Emilia Pérez (2024)
Karla Sofía Gascón e Zoe Saldaña em 'Emilia Pérez' (2024)

Crítica: Emilia Pérez

Crítica: Emilia Pérez
1.3

O filme mais falado de 2024 enfim está chegando aos cinemas brasileiros. Recheado de polêmicas dentro e fora do seu set, Emilia Pérez tem estreia oficial no Brasil marcada para a próxima quinta-feira (6), mas já está disponível em algumas salas do país como pré-estreia. O longa-metragem francês que tenta retratar uma realidade mexicana está envolvido em inúmeras discussões como a ausência de pesquisa sobre o que de fato é o México, a falta de pessoas nativas na produção, uso de inteligência artificial para melhorar os sotaques e alcances de notas em certas canções, além de um recente ataque direto da atriz principal a equipe de Fernanda Torres (Ainda Estou Aqui, de 2024).

A campanha de Emilia Pérez tem tentado, desde o início, vender o projeto como a inovação do cinema musical quando, na verdade, o longa nada mais é do que uma miscelânea de estereótipos e ideias mal desenvolvidas sobre o México e a existência e vivências de uma mulher trans. É curioso até pensar na participação de Karla Sofía Gascón no filme diante desse cenário. Ela, uma mulher trans espanhola, aceita e defende com unhas e dentes um filme que banaliza completamente os dilemas e as dificuldades vividas por pessoas trans.

Apesar da campanha com ataques recentes diretos à ética de trabalho dos profissionais que cercam sua principal concorrente, Fernanda Torres, Karla é o único ponto positivo dentro da trama. Ainda que sua personagem seja má desenvolvida e tenha inúmeras lacunas nas camadas que deveriam permear sua existência no projeto diante da premissa dele, ela consegue ser o ponto alto em diversos momentos. Arrisco dizer que Karla é, ao lado de sua contracena, Adriana Paz (Meu Amigo Lutcha, de 2023), a melhor coisa em Emilia Pérez. Apesar dos problemas de roteiro, sua performance como a personagem-título é o que pouco consegue prender e tocar o espectador durante a sessão.
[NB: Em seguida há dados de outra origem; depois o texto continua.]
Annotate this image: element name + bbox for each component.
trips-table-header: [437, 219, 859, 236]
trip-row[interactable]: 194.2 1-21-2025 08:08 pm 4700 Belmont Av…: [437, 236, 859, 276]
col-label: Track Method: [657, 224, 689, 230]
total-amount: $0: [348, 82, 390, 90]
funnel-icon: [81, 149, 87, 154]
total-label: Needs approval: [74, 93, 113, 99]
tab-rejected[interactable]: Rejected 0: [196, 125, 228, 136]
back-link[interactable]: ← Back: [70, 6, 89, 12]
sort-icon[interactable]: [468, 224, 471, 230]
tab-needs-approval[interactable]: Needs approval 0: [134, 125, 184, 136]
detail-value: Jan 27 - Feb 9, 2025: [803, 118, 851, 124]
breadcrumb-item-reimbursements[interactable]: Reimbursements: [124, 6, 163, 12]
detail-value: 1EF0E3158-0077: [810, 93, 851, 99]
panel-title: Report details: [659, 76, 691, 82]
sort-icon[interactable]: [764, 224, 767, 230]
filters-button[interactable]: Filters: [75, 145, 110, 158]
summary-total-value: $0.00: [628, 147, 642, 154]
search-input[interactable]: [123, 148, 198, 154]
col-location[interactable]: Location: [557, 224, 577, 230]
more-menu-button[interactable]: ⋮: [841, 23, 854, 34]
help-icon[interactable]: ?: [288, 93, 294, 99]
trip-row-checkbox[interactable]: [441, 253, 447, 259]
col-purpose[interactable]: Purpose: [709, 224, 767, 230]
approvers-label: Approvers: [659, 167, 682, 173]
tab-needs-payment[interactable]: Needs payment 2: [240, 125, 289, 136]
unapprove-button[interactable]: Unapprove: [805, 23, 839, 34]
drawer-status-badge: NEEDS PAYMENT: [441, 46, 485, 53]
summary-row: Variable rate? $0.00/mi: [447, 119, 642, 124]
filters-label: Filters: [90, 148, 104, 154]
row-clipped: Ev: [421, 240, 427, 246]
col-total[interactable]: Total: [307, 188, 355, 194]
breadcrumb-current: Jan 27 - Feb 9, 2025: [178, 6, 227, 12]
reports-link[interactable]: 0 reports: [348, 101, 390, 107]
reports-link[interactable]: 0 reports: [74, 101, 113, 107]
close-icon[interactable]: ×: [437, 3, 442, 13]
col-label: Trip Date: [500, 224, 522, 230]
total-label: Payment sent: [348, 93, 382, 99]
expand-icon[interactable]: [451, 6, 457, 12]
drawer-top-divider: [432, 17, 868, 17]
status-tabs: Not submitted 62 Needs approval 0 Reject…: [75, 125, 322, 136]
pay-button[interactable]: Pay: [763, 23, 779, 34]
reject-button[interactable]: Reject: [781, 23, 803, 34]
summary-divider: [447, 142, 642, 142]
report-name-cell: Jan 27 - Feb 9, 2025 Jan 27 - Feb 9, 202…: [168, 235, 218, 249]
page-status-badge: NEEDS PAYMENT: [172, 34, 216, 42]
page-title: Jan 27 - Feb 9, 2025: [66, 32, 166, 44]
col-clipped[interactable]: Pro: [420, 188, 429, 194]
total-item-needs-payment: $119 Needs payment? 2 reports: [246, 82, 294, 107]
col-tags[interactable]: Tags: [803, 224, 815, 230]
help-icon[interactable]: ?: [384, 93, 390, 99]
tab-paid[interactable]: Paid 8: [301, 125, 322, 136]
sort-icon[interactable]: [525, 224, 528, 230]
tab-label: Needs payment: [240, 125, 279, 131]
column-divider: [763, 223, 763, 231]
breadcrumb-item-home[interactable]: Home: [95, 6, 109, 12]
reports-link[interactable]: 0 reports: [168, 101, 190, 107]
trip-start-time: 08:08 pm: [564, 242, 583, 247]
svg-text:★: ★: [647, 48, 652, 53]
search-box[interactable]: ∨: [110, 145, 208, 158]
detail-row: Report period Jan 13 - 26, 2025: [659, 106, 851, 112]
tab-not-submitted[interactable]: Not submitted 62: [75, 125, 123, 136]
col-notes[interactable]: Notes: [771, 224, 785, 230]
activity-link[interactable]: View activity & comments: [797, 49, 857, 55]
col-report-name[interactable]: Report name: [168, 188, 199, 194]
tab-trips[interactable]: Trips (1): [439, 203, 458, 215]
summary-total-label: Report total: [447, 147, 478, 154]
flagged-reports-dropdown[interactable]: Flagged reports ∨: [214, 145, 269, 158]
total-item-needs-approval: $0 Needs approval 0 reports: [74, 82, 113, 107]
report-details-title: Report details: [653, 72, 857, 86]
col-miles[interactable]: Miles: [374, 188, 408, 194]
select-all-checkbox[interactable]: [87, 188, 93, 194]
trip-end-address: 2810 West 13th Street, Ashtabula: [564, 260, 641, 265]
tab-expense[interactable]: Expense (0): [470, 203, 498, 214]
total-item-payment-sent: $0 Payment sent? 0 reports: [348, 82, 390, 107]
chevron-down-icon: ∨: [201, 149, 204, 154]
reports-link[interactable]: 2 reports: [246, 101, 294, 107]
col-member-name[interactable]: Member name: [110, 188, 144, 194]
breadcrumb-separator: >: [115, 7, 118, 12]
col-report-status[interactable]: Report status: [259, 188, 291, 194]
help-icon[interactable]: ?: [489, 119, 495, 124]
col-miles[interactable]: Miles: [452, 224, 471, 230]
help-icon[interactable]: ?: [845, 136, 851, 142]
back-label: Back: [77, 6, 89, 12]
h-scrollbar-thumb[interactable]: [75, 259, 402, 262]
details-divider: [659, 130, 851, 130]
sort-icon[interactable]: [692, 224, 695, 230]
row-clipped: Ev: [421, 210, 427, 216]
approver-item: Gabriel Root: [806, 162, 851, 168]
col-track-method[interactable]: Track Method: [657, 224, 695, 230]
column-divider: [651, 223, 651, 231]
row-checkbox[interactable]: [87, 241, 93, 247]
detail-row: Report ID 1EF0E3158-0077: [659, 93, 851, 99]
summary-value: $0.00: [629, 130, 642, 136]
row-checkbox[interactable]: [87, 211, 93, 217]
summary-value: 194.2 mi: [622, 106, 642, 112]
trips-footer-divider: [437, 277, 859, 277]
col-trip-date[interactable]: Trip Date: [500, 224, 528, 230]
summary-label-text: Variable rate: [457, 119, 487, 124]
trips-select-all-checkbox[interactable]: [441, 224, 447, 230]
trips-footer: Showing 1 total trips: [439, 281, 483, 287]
No entanto, até que o público consiga se aproximar da personagem principal e se apegar a ela em algum grau, é preciso passar por uma primeira meia hora de filme extremamente sofrível. Espectadores costumam brincar dizendo que determinado filme é tão ruim que se torna bom, mas isso não acontece com Emilia Pérez. E quando falamos dos primeiros 30 minutos de longa, a coisa é ainda pior. Os mais absurdos números musicais acontecem nesse tempo, assim como situações esdrúxulas e estereotipadas impedindo que o público se conecte com a narrativa.

Emilia Pérez (2024)
Selena Gomez em ‘Emilia Pérez’ (2024)

Por falar em números musicais, é impossível não falar deles, afinal, além de ser um musical, eles são um dos piores elementos presentes no filme. Emilia Pérez tem diversos problemas, mas suas canções são terríveis, as concepções coreográficas são risíveis e juntos esses elementos constroem os piores momentos do longa. Se as pessoas reclamaram tanto de Coringa: Delírio a Dois (2024), elas não estão preparadas para os horrores que o longa de Jacques Audiard (Ferrugem e Osso, de 2012, e Os Irmãos Sisters, de 2018) comete contra o cinema musical.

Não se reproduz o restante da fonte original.